To accept the award, you have to do the following:

1. Thank and link back to the person who gave you the award.
2. Share 7 things about yourself.
3. Award 10-15 blogs who you think deserve this award.
4. Contact these bloggers and let them know about the award.

I’ve linked to her seven shares, but I encourage you to browse around her site. ALL her posts are wonderful!

I decided that, since I had already shared seven things about myself, I would give a character a chance, and here that is.

Aunt Libby is an 82-year-old priest of Micah. When I wrote EEL’S REVERENCE, I hadn’t learned about interviewing characters. I had a strong feeling for who the characters are, but (except for Loach) not much feeling for who they had been. Interviews would have been very helpful. Interviews, or challenging them to tell seven things about themselves, as The Stylish Blogger Award challenges its recipients to do.

Aunt Libby, take it away!

Thank you, dear. Let me see….

  1. I tell people I’ve been a priest of Micah for 68 years of my 82, and only a 10-year-old girl ever did the math and questioned me on it.
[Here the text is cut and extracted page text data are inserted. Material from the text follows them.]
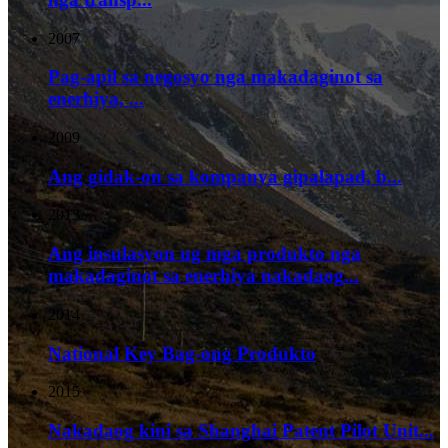
2007
Pag-apil sa negosyo nga makadaginot sa
enerhiya, ...
2009
Ang gidak-on sa kompanya gipalapad, b...
2013
Ang insulasyon ug mga produkto nga
makadaginot sa enerhiya nakadaog...
2014
National Key Bag-ong Produkto
2015
Nakadaog kini sa Shanghai Patent Pilot Unit...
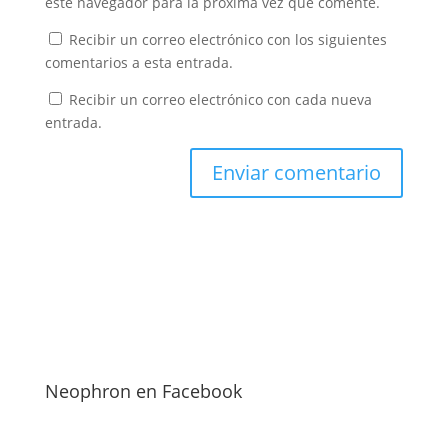
este navegador para la próxima vez que comente.
Recibir un correo electrónico con los siguientes
comentarios a esta entrada.
Recibir un correo electrónico con cada nueva
entrada.
Neophron en Facebook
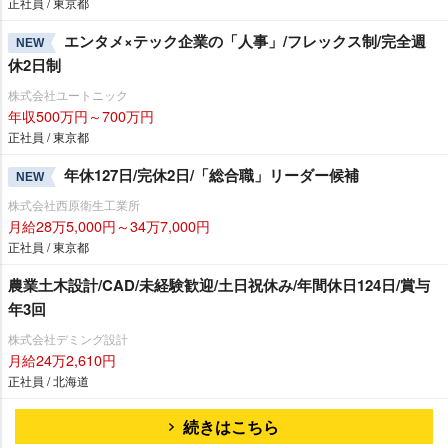
正社員 / 東京都
エンタメ×テック企業の「人事」/フレックス制/完全週
NEW
休2日制
株式会社ユートニック
年収500万円～700万円
正社員 / 東京都
年休127日/完休2日/「総合職」リーダー候補
NEW
株式会社西原衛生工業所
月給28万5,000円～34万7,000円
正社員 / 東京都
農業土木設計/CAD/未経験歓迎/土日祝休み/年間休日124日/賞与
年3回
株式会社デミング設計
月給24万2,610円
正社員 / 北海道
続きはこちら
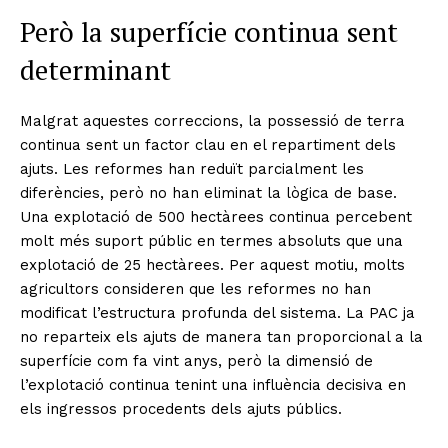
Però la superfície continua sent
determinant
Malgrat aquestes correccions, la possessió de terra
continua sent un factor clau en el repartiment dels
ajuts. Les reformes han reduït parcialment les
diferències, però no han eliminat la lògica de base.
Una explotació de 500 hectàrees continua percebent
molt més suport públic en termes absoluts que una
explotació de 25 hectàrees. Per aquest motiu, molts
agricultors consideren que les reformes no han
modificat l’estructura profunda del sistema. La PAC ja
no reparteix els ajuts de manera tan proporcional a la
superfície com fa vint anys, però la dimensió de
l’explotació continua tenint una influència decisiva en
els ingressos procedents dels ajuts públics.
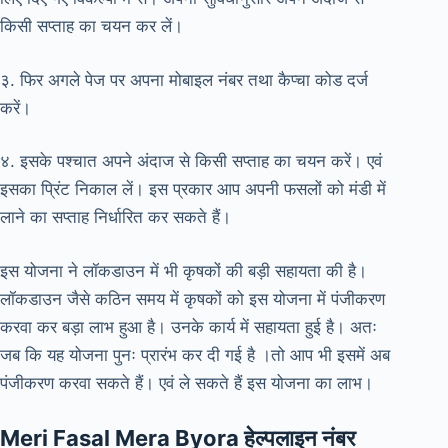
किसी सप्ताह का चयन कर लें।
३. फिर अगले पेज पर अपना मोबाइल नंबर तथा कैप्चा कोड दर्ज
करें।
४. इसके पश्चात अपने अंदाज से किसी सप्ताह का चयन करें। एवं
इसका प्रिंट निकाल लें। इस प्रकार आप अपनी फसलों को मंडी में
लाने का सप्ताह निर्धारित कर सकते हैं।
इस योजना ने लॉकडाउन में भी कृषकों की बड़ी सहायता की है।
लॉकडाउन जैसे कठिन समय में कृषकों को इस योजना में पंजीकरण
करवा कर बड़ा लाभ हुआ है। उनके कार्य में सहायता हुई है। अतः
जब कि यह योजना पुनः प्रारंभ कर दी गई है ।तो आप भी इसमें अब
पंजीकरण करवा सकते हैं। एवं ले सकते हैं इस योजना का लाभ।
Meri Fasal Mera Byora हेल्पलाइन नंबर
The truth is, I entered the seminary at 14. Having decided to be a priest at so young an age I don’t remember ever having wanted to do anything else, I had puzzled my parents and irritated my friends by acting like a priest all my life. I never wanted to wear any color but green, and never asked for anything but sand-tables and candles. I was nearly killed trying to lure a wolf pup away from its mother. So I count my priesthood as starting from the time I entered seminary.
  2. Part of a priest’s training is being goaded to anger. We’re supposed to control and suppress it, though we can, if pressed, display irritation. I slapped my mentor once, when she pushed me beyond my bearing. She only smiled and left the room. For an entire year, no one said anything to me unless they spoke in as provoking a way as possible. It didn’t sweeten my temper, but it did teach me to tolerate insult.
  3. My parents are still living. They live with my youngest sister in Arledan. My family disowned me when I graduated seminary and became a true priest rather than a reiver.
  4. My family is wealthy and influential, and have their own temple. Their priest pays them. If another comes along who offers a larger share of the tithes, they change priests.
  5. I don’t like cooked leafy greens unless they have vinegar on them.
  6. I’ve always wished I could juggle. Not time or tasks–actually juggle.
  7. I believe that the story of Micah is invented or, at best, embellished, but I believe it depicts the best of human possibility and should be followed for that reason, not because it’s “true”.

This post is getting super long, so I’ll save the pass-along for tomorrow.

I also got a Blogging Buddies award from Pk Hrezo — Thank you, Pk! Please visit her wonderful blog. She’s luverly.

WRITING PROMPT: Well, obviously. Have a character–one you’ve already created or one you pick out of the air–share seven random things about himself/herself.